US Casts Veto

( – In a move in defense of its ally Israel against pro-Islamist regimes, the United States has blocked a resolution of the UN Security Council that would have demanded that the Jewish State stop its military action against the Palestinian terrorists in the Gaza Strip over the October 7 attack.

On Tuesday, the US exercised its veto power at the United Nations Security Council against the proposal on the conflict between Israel and the Hamas terrorist group, which massacred over 1,400 Israelis and foreigners on October 7.

This move by the US was in favor of promoting a resolution that would condition the ceasefire on the release of hostages currently held by Hamas, after they were kidnapped on October 7.

Тhe vetoed resolution was drafted by Algeria and was backed by thirteen of the council’s fifteen members, while the United Kingdom chose to abstain, The Jerusalem Post reports.

This marks the third occasion the US has vetoed a resolution concerning the ongoing conflict since it escalated on October 7.

“A vote in favor of this draft resolution is support to the Palestinians’ right to life.
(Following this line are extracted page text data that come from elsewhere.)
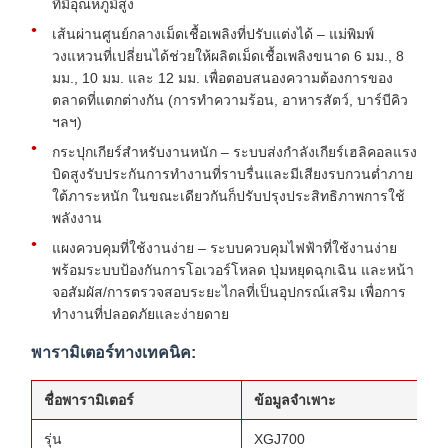
ที่มีอุณหภูมิสูง
เส้นผ่านศูนย์กลางเม็ดเชื้อเพลิงที่ปรับแต่งได้ – แม่พิมพ์
วงแหวนที่เปลี่ยนได้ช่วยให้ผลิตเม็ดเชื้อเพลิงขนาด 6 มม., 8
มม., 10 มม. และ 12 มม. เพื่อตอบสนองความต้องการของ
ตลาดที่แตกต่างกัน (การทำความร้อน, อาหารสัตว์, บาร์บีคิว
ฯลฯ)
กระปุกเกียร์สำหรับงานหนัก – ระบบส่งกำลังเกียร์เฮลิคอลแรง
บิดสูงรับประกันการทำงานที่ราบรื่นและมีเสียงรบกวนต่ำภาย
ใต้ภาระหนัก ในขณะเดียวกันก็ปรับปรุงประสิทธิภาพการใช้
พลังงาน
แผงควบคุมที่ใช้งานง่าย – ระบบควบคุมไฟฟ้าที่ใช้งานง่าย
พร้อมระบบป้องกันการโอเวอร์โหลด ปุ่มหยุดฉุกเฉิน และหน้า
จอสัมผัส/การตรวจสอบระยะไกลที่เป็นอุปกรณ์เสริม เพื่อการ
ทำงานที่ปลอดภัยและง่ายดาย
พารามิเตอร์ทางเทคนิค:
ชื่อพารามิเตอร์
ข้อมูลจำเพาะ
รุ่น
XGJ700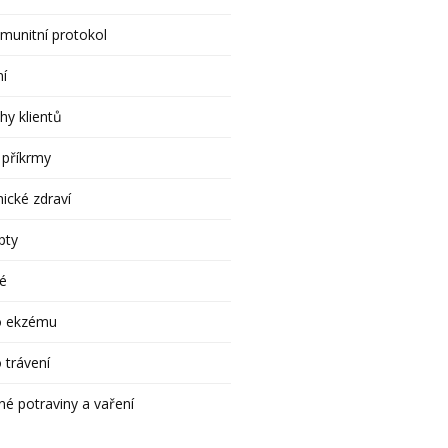
munitní protokol
ní
hy klientů
 příkrmy
ické zdraví
pty
é
o ekzému
 trávení
né potraviny a vaření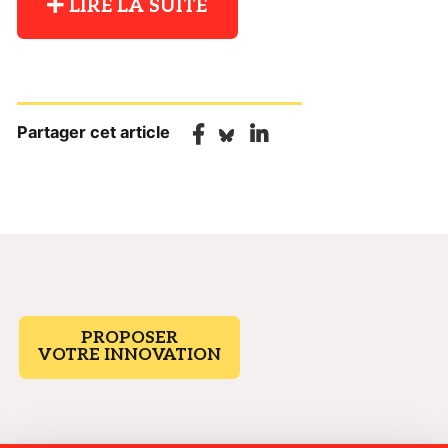
LIRE LA SUITE
Partager cet article
PROPOSER
VOTRE INNOVATION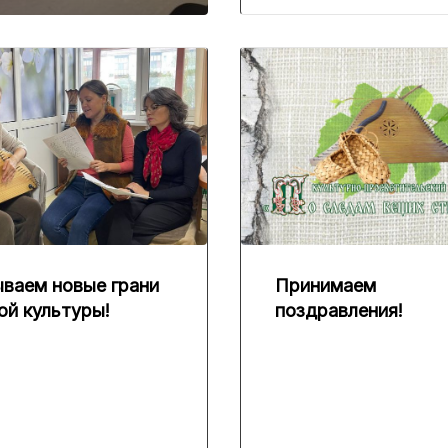
ваем новые грани
Принимаем
ой культуры!
поздравления!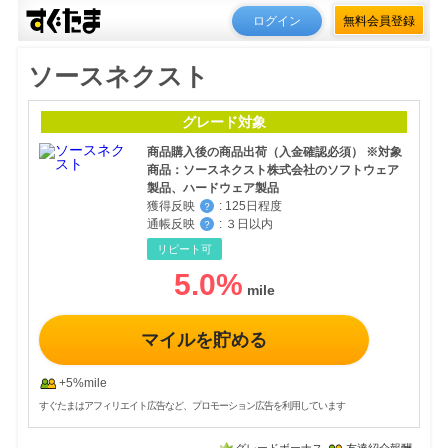
ログイン
無料会員登録
ソースネクスト
グレード対象
商品購入後の商品出荷（入金確認必須） ※対象
商品：ソースネクスト株式会社のソフトウェア
製品、ハードウェア製品
獲得反映
:
125日程度
？
通帳反映
:
３日以内
？
リピート可
5.0
%
マイルを貯める
+5%mile
すぐたまはアフィリエイト広告など、プロモーション広告を利用しています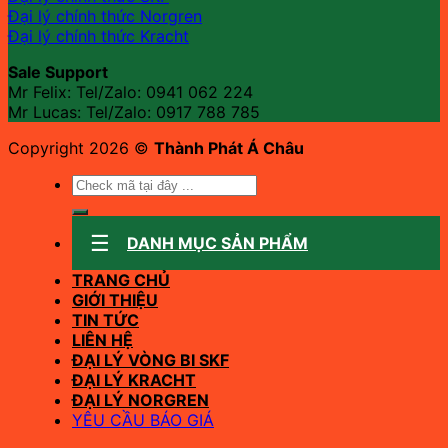
Đại lý chính thức Norgren
Đại lý chính thức Kracht
Sale Support
Mr Felix: Tel/Zalo:
0941 062 224
Mr Lucas: Tel/Zalo: 0917 788 785
Copyright 2026 ©
Thành Phát Á Châu
Tìm
kiếm:
DANH MỤC SẢN PHẨM
TRANG CHỦ
GIỚI THIỆU
TIN TỨC
LIÊN HỆ
ĐẠI LÝ VÒNG BI SKF
ĐẠI LÝ KRACHT
ĐẠI LÝ NORGREN
YÊU CẦU BÁO GIÁ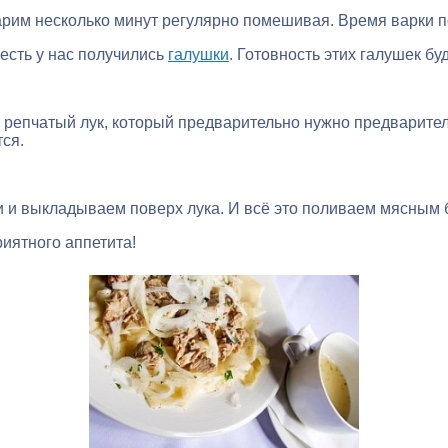
им несколько минут регулярно помешивая. Время варки поло
 есть у нас получились
галушки
. Готовность этих галушек бу
епчатый лук, который предварительно нужно предваритель
ся.
и и выкладываем поверх лука. И всё это поливаем мясным 
иятного аппетита!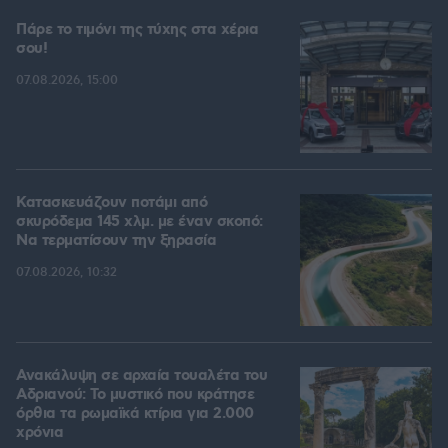
Πάρε το τιμόνι της τύχης στα χέρια
σου!
07.08.2026, 15:00
Κατασκευάζουν ποτάμι από
σκυρόδεμα 145 χλμ. με έναν σκοπό:
Να τερματίσουν την ξηρασία
07.08.2026, 10:32
Ανακάλυψη σε αρχαία τουαλέτα του
Αδριανού: Το μυστικό που κράτησε
όρθια τα ρωμαϊκά κτίρια για 2.000
χρόνια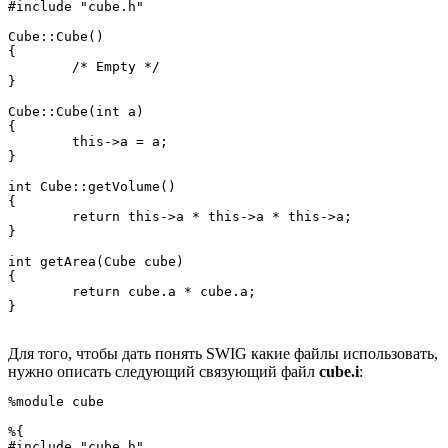
#include "cube.h"

Cube::Cube()

{

	/* Empty */

}

Cube::Cube(int a)

{

	this->a = a;

}

int Cube::getVolume()

{

	return this->a * this->a * this->a;

}

int getArea(Cube cube)

{

	return cube.a * cube.a;

}
Для того, чтобы дать понять SWIG какие файлы использовать,
нужно описать следующий связующий файл
cube.i
:
%module cube

%{

#include "cube.h"
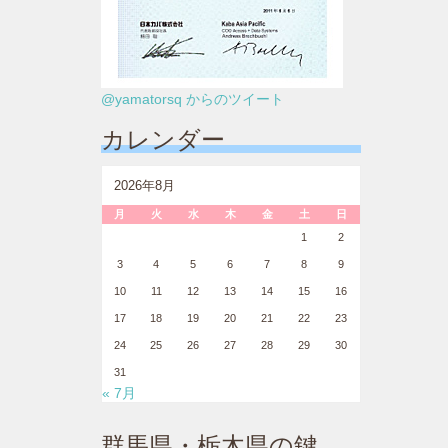
@yamatorsq からのツイート
カレンダー
2026年8月
月
火
水
木
金
土
日
1
2
3
4
5
6
7
8
9
10
11
12
13
14
15
16
17
18
19
20
21
22
23
24
25
26
27
28
29
30
31
« 7月
群馬県・栃木県の鍵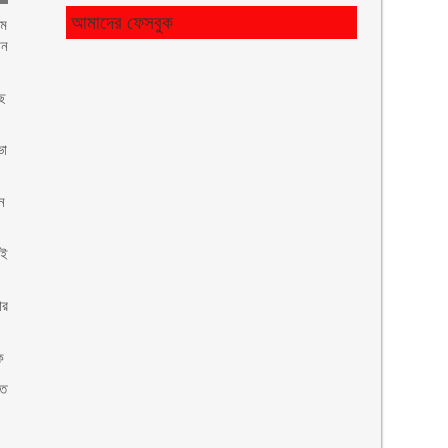
আমাদের ফেসবুক
৭ম
ান
াছ
ভা
ন
েই
ার
ক
হত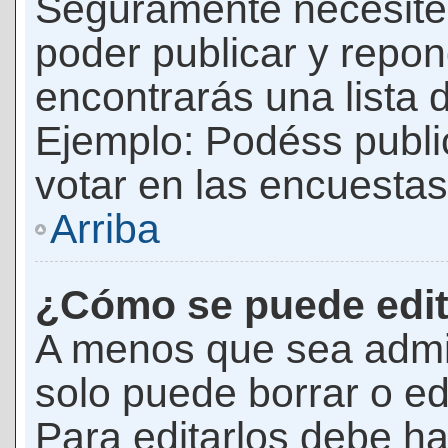
Seguramente necesites
poder publicar y repon
encontrarás una lista 
Ejemplo: Podéss publ
votar en las encuestas,
Arriba
¿Cómo se puede edit
A menos que sea admi
solo puede borrar o ed
Para editarlos debe ha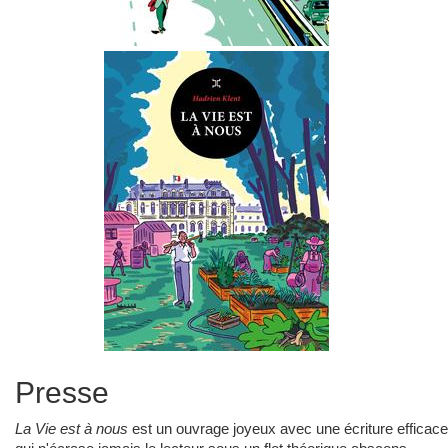
Presse
La Vie est à nous
est un ouvrage joyeux avec une écriture efficace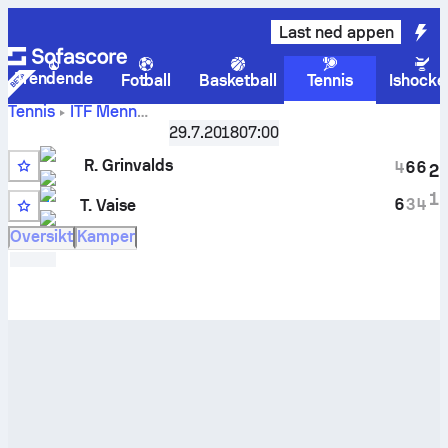
Last ned appen
Trendende
Fotball
Basketball
Tennis
Ishocke
Tennis
ITF Menn
Roberts
Latvia F1, Singles Qualifying
29.7.2018
,
07:00
Kvalifisering
Grinvalds
-
Tomas Vaise
livescore og innbyrdes oppgjør
R. Grinvalds
4
6
6
2
3
1
6
3
4
T. Vaise
Oversikt
Kamper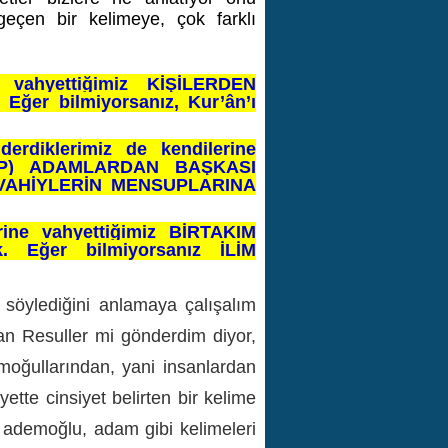
eçen bir kelimeye, çok farklı
 vahyettiğimiz KİŞİLERDEN
ğer bilmiyorsanız, Kur’ân’ı
rdiklerimiz de kendilerine
SUP) ADAMLARDAN BAŞKASI
 VAHİYLERİN MENSUPLARINA
ine vahyettiğimiz BİRTAKIM
. Eğer bilmiyorsanız İLİM
e söylediğini anlamaya çalışalım
an Resuller mi gönderdim diyor,
oğullarından, yani insanlardan
tte cinsiyet belirten bir kelime
, ademoğlu, adam gibi kelimeleri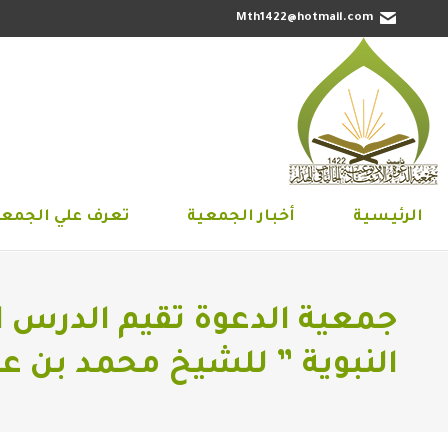
Mth1422@hotmail.com
الرئيسية
أخبار الجمعية
تعرف علي 
الرئيسية
أخبار الجمعية
تعرف علي الجمعي
جمعية الدعوة تقيم الدرس 
النبوية ” للشيخ محمد بن عب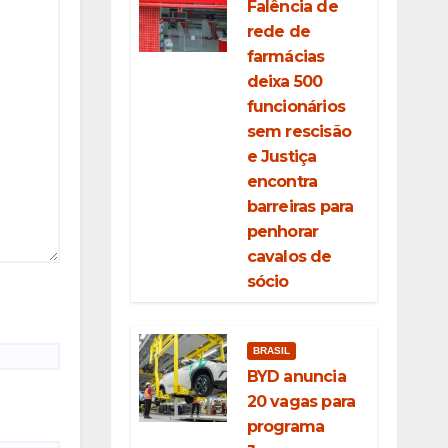
Falência de
rede de
farmácias
deixa 500
funcionários
sem rescisão
e Justiça
encontra
barreiras para
penhorar
cavalos de
sócio
BRASIL
BYD anuncia
20 vagas para
programa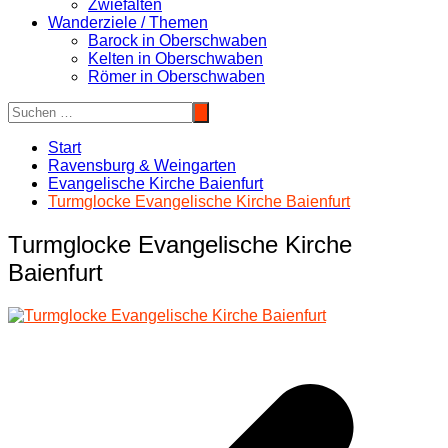
Zwiefalten
Wanderziele / Themen
Barock in Oberschwaben
Kelten in Oberschwaben
Römer in Oberschwaben
Start
Ravensburg & Weingarten
Evangelische Kirche Baienfurt
Turmglocke Evangelische Kirche Baienfurt
Turmglocke Evangelische Kirche
Baienfurt
Beitragsnavigation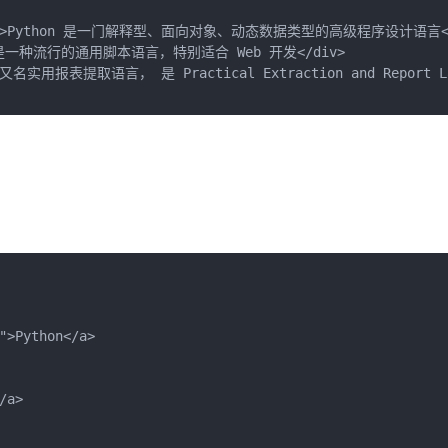
id="home">Python 是一门解释型、面向对象、动态数据类型的高级程序设计语言</
">PHP 是一种流行的通用脚本语言，特别适合 Web 开发</div>

erl 又名实用报表提取语言， 是 Practical Extraction and Report L
">Python</a>

a>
Conversely, voting against it implies an endorsement of the brutal violence and collective punishment inflicted upon them,” Algeria’s UN Ambassador Amar Bendjama declared ahead of the vote.

Linda Thomas-Greenfield, the US Ambassador to the UN, had previously indicated the US’s intention to veto this draft document over concerns that it could undermine ongoing negotiations involving the US, Egypt, Israel, and Qatar.

These talks aim to broker a ceasefire that would also secure the release of hostages held by Hamas in the Gaza Strip.

“Demanding an immediate, unconditional ceasefire without an agreement requiring Hamas to release the hostages will not bring about a durable peace. Instead, it could extend the fighting between Hamas and Israel,” she warned.

Following the veto, the US introduced an alternative resolution that does not directly connect the ceasefire with the release of hostages but instead calls for a temporary cessation of hostilities.

This approach aims to facilitate the extraction of hostages and the delivery of humanitarian aid, the report notes.

Britain’s UN Ambassador, Barbara Woodward, echoed the sentiment that a mere call for a ceasefire, as the vetoed resolution proposed, would not suffice in halting the conflict or preventing its resurgence.

The White House’s stance on this matter was further clarified by National Security spokesman John Kirby, who highlighted the potential risk to ongoing negotiations posed by the vetoed resolution.